Message data aggregation, processing and storage is a common need for PubNub customers. There are a few different ways to approach this but they all share the same core concepts. When developing an application that uses PubNub, often times as the application grows, the use of channels also grows with it. Later in the process, how to aggregate this data across so many channels becomes a new concern that may not have been an initial requirement.
The Not Ideal Scenario
Naturally, aggregating all the data on backend servers and adding that server as a subscriber to all channels is the first approach. It is natural because we tend to first architect the system based on how our users interact with each other and their other realtime activities, and we think of the server aggregation as a secondary concern.

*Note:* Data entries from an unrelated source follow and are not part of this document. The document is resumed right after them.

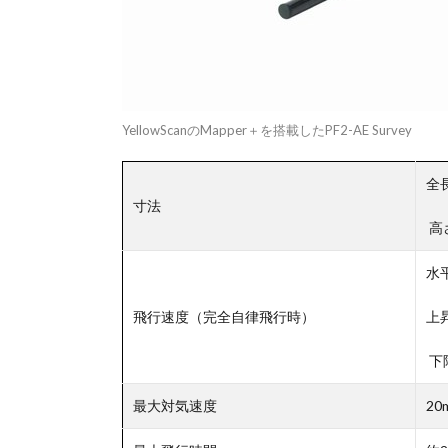
YellowScanのMapper＋を搭載したPF2-AE Survey
全
寸法
高
水平
飛行速度（完全自律飛行時）
上昇
下降
最大対気速度
20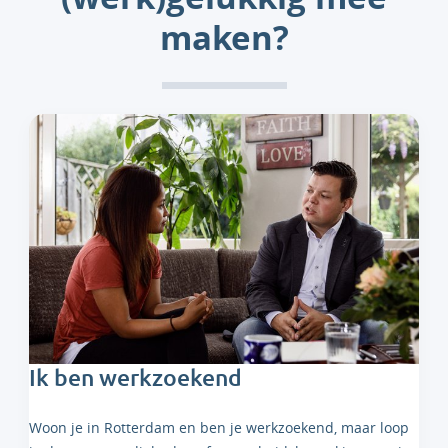
maken?
Ik ben werkzoekend
Woon je in Rotterdam en ben je werkzoekend, maar loop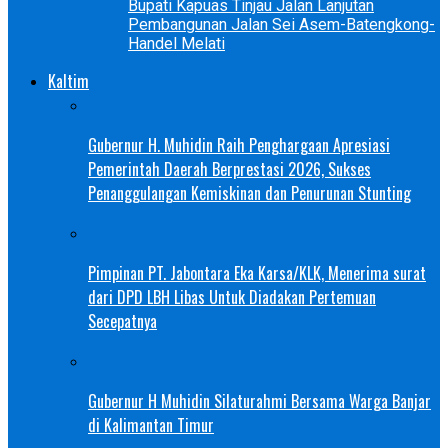
Bupati Kapuas Tinjau Jalan Lanjutan
Pembangunan Jalan Sei Asem-Batengkong-
Handel Melati
Kaltim
Gubernur H. Muhidin Raih Penghargaan Apresiasi
Pemerintah Daerah Berprestasi 2026, Sukses
Penanggulangan Kemiskinan dan Penurunan Stunting
Pimpinan PT. Jabontara Eka Karsa/KLK, Menerima surat
dari DPD LBH Libas Untuk Diadakan Pertemuan
Secepatnya
Gubernur H Muhidin Silaturahmi Bersama Warga Banjar
di Kalimantan Timur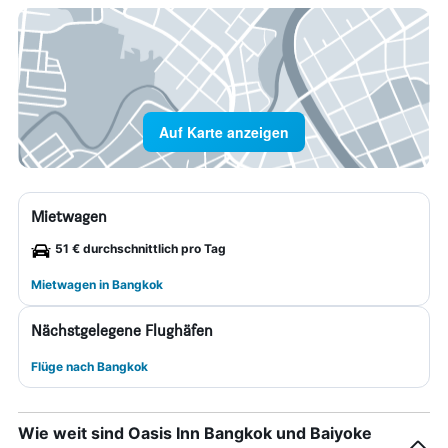
Auf Karte anzeigen
Mietwagen
51 € durchschnittlich pro Tag
Mietwagen in Bangkok
Nächstgelegene Flughäfen
Flüge nach Bangkok
Wie weit sind Oasis Inn Bangkok und Baiyoke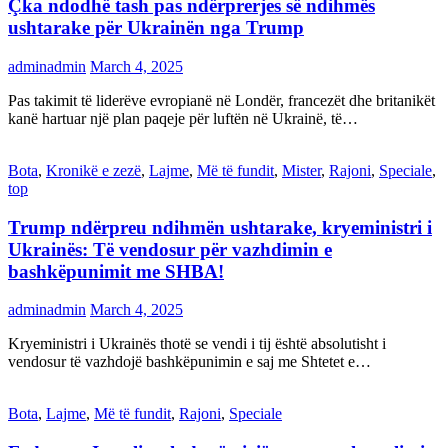
Çka ndodhë tash pas ndërprerjes së ndihmës
ushtarake për Ukrainën nga Trump
adminadmin
March 4, 2025
Pas takimit të liderëve evropianë në Londër, francezët dhe britanikët
kanë hartuar një plan paqeje për luftën në Ukrainë, të…
Bota
,
Kronikë e zezë
,
Lajme
,
Më të fundit
,
Mister
,
Rajoni
,
Speciale
,
top
Trump ndërpreu ndihmën ushtarake, kryeministri i
Ukrainës: Të vendosur për vazhdimin e
bashkëpunimit me SHBA!
adminadmin
March 4, 2025
Kryeministri i Ukrainës thotë se vendi i tij është absolutisht i
vendosur të vazhdojë bashkëpunimin e saj me Shtetet e…
Bota
,
Lajme
,
Më të fundit
,
Rajoni
,
Speciale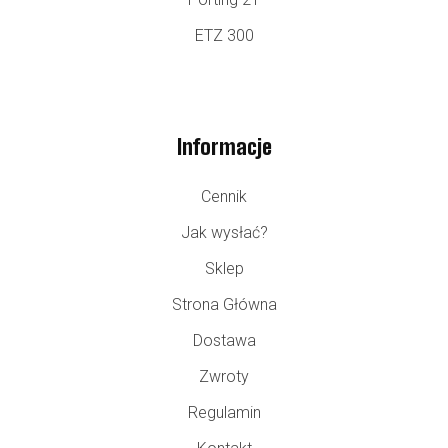
ETZ 300
Informacje
Cennik
Jak wysłać?
Sklep
Strona Główna
Dostawa
Zwroty
Regulamin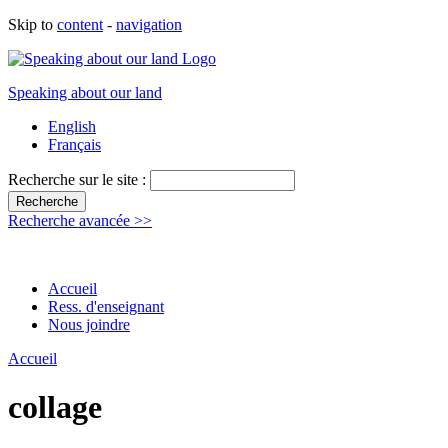
Skip to
content
-
navigation
Speaking about our land
English
Français
Recherche sur le site :
Recherche avancée >>
Accueil
Ress. d'enseignant
Nous joindre
Accueil
collage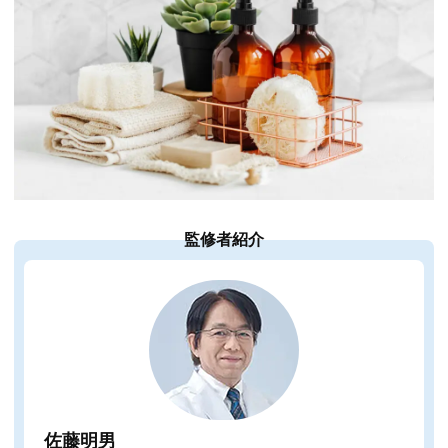
監修者紹介
佐藤明男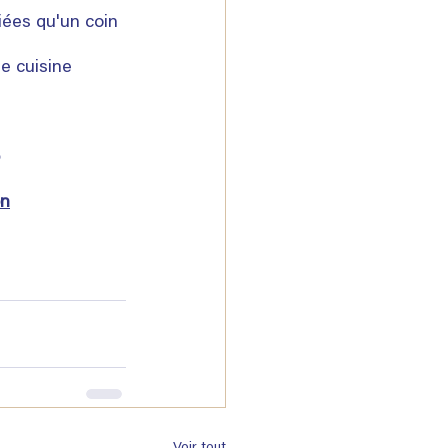
riées qu'un coin 
e cuisine 
on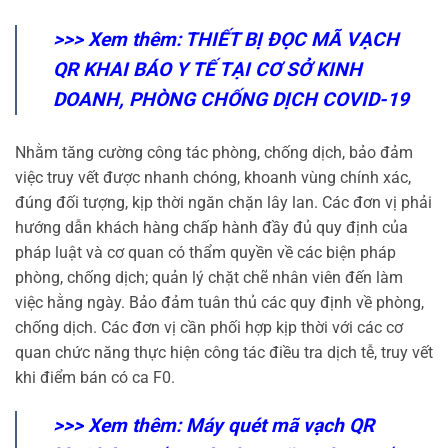
>>> Xem thêm:
THIẾT BỊ ĐỌC MÃ VẠCH
QR KHAI BÁO Y TẾ TẠI CƠ SỞ KINH
DOANH, PHÒNG CHỐNG DỊCH COVID-19
Nhằm tăng cường công tác phòng, chống dịch, bảo đảm
việc truy vết được nhanh chóng, khoanh vùng chính xác,
đúng đối tượng, kịp thời ngăn chặn lây lan. Các đơn vị phải
hướng dẫn khách hàng chấp hành đầy đủ quy định của
pháp luật và cơ quan có thẩm quyền về các biện pháp
phòng, chống dịch; quản lý chặt chẽ nhân viên đến làm
việc hằng ngày. Bảo đảm tuân thủ các quy định về phòng,
chống dịch. Các đơn vị cần phối hợp kịp thời với các cơ
quan chức năng thực hiện công tác điều tra dịch tễ, truy vết
khi điểm bán có ca F0.
>>> Xem thêm:
Máy quét mã vạch QR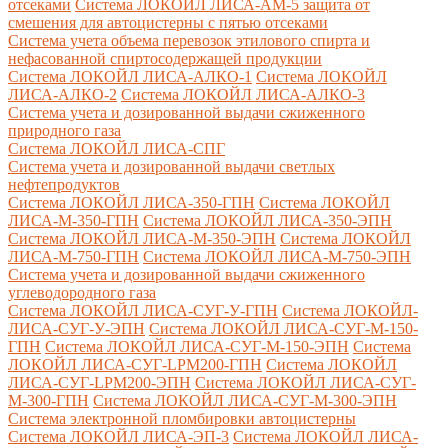
отсеками
Система ЛОКОЙЛ ЛИСА-AM-5 защита от
смешения для автоцистерны с пятью отсеками
Система учета объема перевозок этилового спирта и
нефасованной спиртосодержащей продукции
Система ЛОКОЙЛ ЛИСА-AЛКО-1
Система ЛОКОЙЛ
ЛИСА-АЛКО-2
Система ЛОКОЙЛ ЛИСА-АЛКО-3
Система учета и дозированной выдачи сжиженного
природного газа
Система ЛОКОЙЛ ЛИСА-СПГ
Система учета и дозированной выдачи светлых
нефтепродуктов
Система ЛОКОЙЛ ЛИСА-350-ГПН
Система ЛОКОЙЛ
ЛИСА-М-350-ГПН
Система ЛОКОЙЛ ЛИСА-350-ЭПН
Система ЛОКОЙЛ ЛИСА-М-350-ЭПН
Система ЛОКОЙЛ
ЛИСА-М-750-ГПН
Система ЛОКОЙЛ ЛИСА-М-750-ЭПН
Система учета и дозированной выдачи сжиженного
углеводородного газа
Система ЛОКОЙЛ ЛИСА-СУГ-У-ГПН
Система ЛОКОЙЛ-
ЛИСА-СУГ-У-ЭПН
Система ЛОКОЙЛ ЛИСА-СУГ-М-150-
ГПН
Система ЛОКОЙЛ ЛИСА-СУГ-М-150-ЭПН
Система
ЛОКОЙЛ ЛИСА-СУГ-LPM200-ГПН
Система ЛОКОЙЛ
ЛИСА-СУГ-LPM200-ЭПН
Система ЛОКОЙЛ ЛИСА-СУГ-
М-300-ГПН
Система ЛОКОЙЛ ЛИСА-СУГ-М-300-ЭПН
Система электронной пломбировки автоцистерны
Система ЛОКОЙЛ ЛИСА-ЭП-3
Система ЛОКОЙЛ ЛИСА-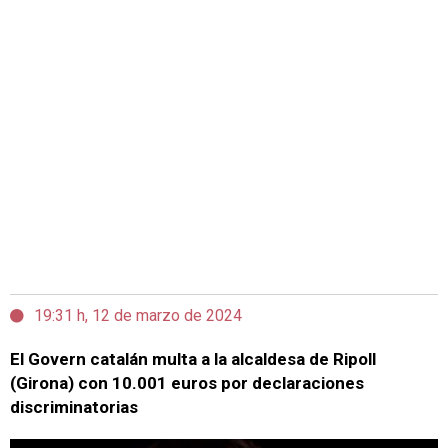
19:31 h, 12 de marzo de 2024
El Govern catalán multa a la alcaldesa de Ripoll
(Girona) con 10.001 euros por declaraciones
discriminatorias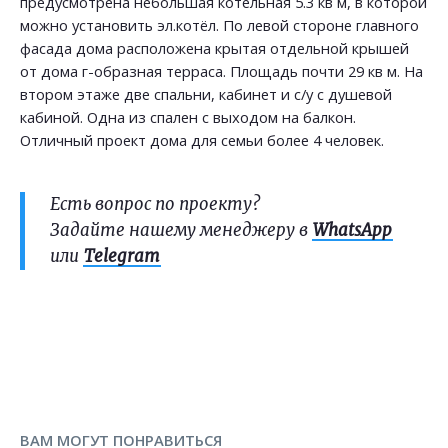
предусмотрена небольшая котельная 5.3 кв м, в которой
можно установить эл.котёл. По левой стороне главного
фасада дома расположена крытая отдельной крышей
от дома г-образная терраса. Площадь почти 29 кв м. На
втором этаже две спальни, кабинет и с/у с душевой
кабиной. Одна из спален с выходом на балкон.
Отличный проект дома для семьи более 4 человек.
Есть вопрос по проекту?
Задайте нашему менеджеру в
WhatsApp
или
Telegram
ВАМ МОГУТ ПОНРАВИТЬСЯ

This diagram shows a publisher and subscriber on a channel, and the server is subscribing to the same channel to also receive published messages. The main problem with this scenario is what happens when you scale up, as can be seen in the next visualization.
The main challenges of adding server subscriber to every used channel is Management and Predictable Throughput. More specifically:
- Channel List grows indefinitely
- Every new channel created has to have corresponding server subscribe, on-time without race conditions
- Cannot predictably scale server load
- Message distribution is uneven
- Horizontal scaling very complicated
High Throughput & Scalable
The more optimal approach is to replace an indefinite number of channels to a finite set of channels that are dedicated for inbound messages. By dedicating channels to ingress/inbound traffic, you can control throughput, horizontal scaling, and reduce processing hotspots and uneven distribution.
In this visualization you see there are 8 dedicated
Server Inbound channels, one for each CPU core. They also have a consistent channel naming scheme, like
server-inbound-2, etc. Each subscriber process only subscribes to one channel, and there are 8 processes running. This allows CPU core alignment to take place, since the OS will decide the process-core assignment. This is the most optimal design for I/O because each process requests I/O access from the CPU, and having more processes than CPU cores only slows down I/O by competing for I/O time from the CPU core.
Client apps will dual publish to both the normal channel and one of the server-inbound shards. Using a consistent hash you can shard the publishes evenly across shards and many client apps.
When you are receiving messages on a process, and you have multiple processes, you want consistent growth and have a predictable load for each process. If all the messages end up on one process, that process will get overloaded. There are some examples in the past where data sharding wasn't done properly within distributed databases that illustrate this problem, where a particular database shard was receiving 80% of the traffic and would crash.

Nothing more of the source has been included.